## Exercise instructions
The job is to find each line in the entries holding the string "kiinteä" and copy that line.

## Records provided
____

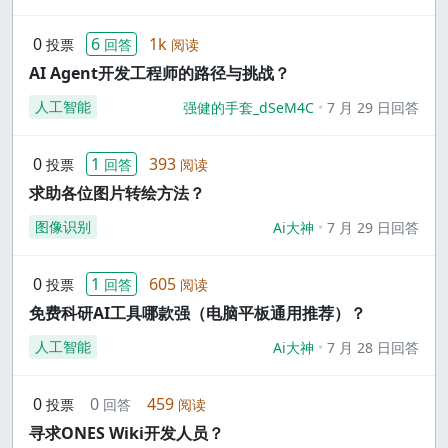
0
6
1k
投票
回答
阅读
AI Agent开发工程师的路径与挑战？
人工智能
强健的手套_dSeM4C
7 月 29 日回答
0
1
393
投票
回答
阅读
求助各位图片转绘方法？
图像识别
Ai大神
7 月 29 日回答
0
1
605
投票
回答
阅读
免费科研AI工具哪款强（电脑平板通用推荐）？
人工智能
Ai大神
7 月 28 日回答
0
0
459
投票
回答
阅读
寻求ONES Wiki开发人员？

____

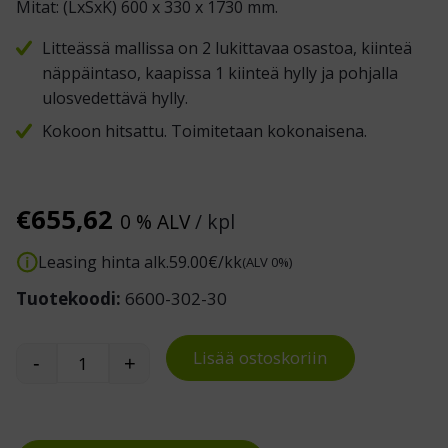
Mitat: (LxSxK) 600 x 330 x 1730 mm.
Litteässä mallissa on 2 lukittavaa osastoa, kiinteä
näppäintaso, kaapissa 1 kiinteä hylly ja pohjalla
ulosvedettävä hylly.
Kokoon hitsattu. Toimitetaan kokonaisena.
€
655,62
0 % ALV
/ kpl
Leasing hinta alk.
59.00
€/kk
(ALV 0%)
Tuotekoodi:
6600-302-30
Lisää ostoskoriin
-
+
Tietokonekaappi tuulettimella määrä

____

## Solution
Litteässä mallissa on 2 lukittavaa osastoa, kiinteä
näppäintaso, kaapissa 1 kiinteä hylly ja pohjalla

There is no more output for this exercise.